» Supplied information
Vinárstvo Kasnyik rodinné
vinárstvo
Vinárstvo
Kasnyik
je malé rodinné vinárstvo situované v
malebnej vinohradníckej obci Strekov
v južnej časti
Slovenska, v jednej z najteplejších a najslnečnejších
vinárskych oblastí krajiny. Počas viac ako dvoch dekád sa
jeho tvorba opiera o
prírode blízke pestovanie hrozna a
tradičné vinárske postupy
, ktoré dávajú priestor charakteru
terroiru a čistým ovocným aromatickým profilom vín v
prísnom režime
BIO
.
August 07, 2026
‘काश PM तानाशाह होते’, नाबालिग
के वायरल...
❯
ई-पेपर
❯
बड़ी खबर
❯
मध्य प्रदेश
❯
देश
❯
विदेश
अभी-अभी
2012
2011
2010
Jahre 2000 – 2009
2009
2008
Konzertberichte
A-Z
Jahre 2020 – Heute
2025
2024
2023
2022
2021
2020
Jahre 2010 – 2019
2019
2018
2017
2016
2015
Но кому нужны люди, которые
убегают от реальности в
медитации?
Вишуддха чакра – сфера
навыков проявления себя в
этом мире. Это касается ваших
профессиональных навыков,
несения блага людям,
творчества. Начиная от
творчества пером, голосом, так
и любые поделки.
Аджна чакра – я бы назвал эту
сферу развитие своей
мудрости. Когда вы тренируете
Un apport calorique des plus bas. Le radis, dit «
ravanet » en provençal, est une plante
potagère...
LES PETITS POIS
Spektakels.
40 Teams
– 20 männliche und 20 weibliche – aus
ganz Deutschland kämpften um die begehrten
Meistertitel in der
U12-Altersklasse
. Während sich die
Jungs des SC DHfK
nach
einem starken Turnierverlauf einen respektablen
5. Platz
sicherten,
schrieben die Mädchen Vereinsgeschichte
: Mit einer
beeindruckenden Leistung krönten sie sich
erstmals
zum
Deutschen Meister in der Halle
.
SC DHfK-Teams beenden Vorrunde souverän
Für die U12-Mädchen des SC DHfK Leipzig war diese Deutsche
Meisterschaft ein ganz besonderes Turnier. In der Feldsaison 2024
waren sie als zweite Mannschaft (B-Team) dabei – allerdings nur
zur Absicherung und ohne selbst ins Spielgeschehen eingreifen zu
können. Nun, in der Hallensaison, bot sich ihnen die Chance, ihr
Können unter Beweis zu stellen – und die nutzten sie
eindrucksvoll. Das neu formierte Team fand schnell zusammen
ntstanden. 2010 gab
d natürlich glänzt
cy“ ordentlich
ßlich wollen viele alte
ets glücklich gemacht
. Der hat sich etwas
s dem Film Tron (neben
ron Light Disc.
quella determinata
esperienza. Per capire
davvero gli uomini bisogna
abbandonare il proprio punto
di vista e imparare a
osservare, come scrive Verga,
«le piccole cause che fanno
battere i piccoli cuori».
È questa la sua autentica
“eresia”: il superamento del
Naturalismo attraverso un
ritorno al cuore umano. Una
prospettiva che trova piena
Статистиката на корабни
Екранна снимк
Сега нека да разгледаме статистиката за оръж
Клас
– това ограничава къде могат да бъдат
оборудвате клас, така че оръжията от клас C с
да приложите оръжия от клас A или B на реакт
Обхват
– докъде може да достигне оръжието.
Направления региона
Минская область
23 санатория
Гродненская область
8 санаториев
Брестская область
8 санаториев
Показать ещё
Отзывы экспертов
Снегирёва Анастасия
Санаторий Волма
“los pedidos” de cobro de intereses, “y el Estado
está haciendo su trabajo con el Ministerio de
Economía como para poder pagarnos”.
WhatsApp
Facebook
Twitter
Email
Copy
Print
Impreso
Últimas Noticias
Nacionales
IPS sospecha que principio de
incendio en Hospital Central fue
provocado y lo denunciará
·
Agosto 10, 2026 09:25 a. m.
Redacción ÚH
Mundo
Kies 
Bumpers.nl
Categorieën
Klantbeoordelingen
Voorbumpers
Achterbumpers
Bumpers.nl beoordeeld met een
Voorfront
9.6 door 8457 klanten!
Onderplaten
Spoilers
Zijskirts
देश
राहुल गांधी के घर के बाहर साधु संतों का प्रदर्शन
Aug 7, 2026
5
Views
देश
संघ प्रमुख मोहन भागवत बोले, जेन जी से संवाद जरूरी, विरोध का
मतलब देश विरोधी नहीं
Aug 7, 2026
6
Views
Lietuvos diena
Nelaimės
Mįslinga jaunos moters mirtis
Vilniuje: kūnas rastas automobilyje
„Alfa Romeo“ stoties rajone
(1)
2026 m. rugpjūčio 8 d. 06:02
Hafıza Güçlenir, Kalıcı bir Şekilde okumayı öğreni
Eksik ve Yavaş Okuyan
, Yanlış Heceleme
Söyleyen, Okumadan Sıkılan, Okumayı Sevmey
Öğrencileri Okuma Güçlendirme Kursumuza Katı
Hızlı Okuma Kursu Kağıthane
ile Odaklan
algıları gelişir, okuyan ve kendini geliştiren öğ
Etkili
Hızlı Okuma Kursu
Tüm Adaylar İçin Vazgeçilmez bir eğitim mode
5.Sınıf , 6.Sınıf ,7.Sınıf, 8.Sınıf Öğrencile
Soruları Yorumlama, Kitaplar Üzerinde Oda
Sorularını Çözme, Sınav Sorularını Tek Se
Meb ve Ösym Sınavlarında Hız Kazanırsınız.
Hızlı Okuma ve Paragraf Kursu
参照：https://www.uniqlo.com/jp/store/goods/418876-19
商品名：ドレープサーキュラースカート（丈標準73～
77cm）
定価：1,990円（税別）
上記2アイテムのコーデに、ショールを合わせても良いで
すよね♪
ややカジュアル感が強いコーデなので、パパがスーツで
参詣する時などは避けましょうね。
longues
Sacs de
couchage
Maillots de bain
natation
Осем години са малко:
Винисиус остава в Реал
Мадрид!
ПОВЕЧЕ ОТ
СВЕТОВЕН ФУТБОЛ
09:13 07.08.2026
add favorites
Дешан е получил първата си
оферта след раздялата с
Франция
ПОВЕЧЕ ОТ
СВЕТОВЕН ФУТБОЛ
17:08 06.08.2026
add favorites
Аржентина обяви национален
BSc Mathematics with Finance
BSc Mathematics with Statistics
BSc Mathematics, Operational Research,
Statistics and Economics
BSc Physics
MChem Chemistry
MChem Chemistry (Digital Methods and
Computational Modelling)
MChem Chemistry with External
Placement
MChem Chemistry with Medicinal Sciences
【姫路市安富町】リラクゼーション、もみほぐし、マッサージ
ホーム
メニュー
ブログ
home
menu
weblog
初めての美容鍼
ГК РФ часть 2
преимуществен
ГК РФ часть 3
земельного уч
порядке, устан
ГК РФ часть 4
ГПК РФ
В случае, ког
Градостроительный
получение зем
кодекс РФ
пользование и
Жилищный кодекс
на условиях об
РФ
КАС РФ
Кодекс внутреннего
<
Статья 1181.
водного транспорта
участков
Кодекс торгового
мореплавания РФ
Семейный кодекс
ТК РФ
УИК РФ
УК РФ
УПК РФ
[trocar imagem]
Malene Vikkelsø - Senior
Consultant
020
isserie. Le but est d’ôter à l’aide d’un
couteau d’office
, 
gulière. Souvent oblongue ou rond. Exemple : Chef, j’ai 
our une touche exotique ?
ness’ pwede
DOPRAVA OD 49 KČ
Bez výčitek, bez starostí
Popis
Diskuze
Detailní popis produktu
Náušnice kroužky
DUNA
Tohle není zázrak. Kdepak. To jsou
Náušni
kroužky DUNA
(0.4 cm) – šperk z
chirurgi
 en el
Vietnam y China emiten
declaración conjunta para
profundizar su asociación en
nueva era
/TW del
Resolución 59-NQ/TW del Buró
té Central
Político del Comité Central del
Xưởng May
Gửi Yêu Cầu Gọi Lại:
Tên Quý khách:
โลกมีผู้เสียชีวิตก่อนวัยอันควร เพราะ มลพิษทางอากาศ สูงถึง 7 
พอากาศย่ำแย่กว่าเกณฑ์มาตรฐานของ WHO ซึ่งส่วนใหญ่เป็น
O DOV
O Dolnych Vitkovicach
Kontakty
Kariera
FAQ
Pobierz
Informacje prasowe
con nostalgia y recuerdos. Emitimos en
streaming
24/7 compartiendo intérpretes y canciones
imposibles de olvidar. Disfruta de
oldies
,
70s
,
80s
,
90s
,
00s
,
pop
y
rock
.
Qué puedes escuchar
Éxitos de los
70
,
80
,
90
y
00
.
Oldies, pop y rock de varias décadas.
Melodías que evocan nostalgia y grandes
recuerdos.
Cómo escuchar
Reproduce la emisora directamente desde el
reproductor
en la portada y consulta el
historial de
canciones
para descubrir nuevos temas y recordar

» Brief
The lines to copy are those above that contain "Central".

» Response
incendio en Hospital Central fue
té Central
Político del Comité Central del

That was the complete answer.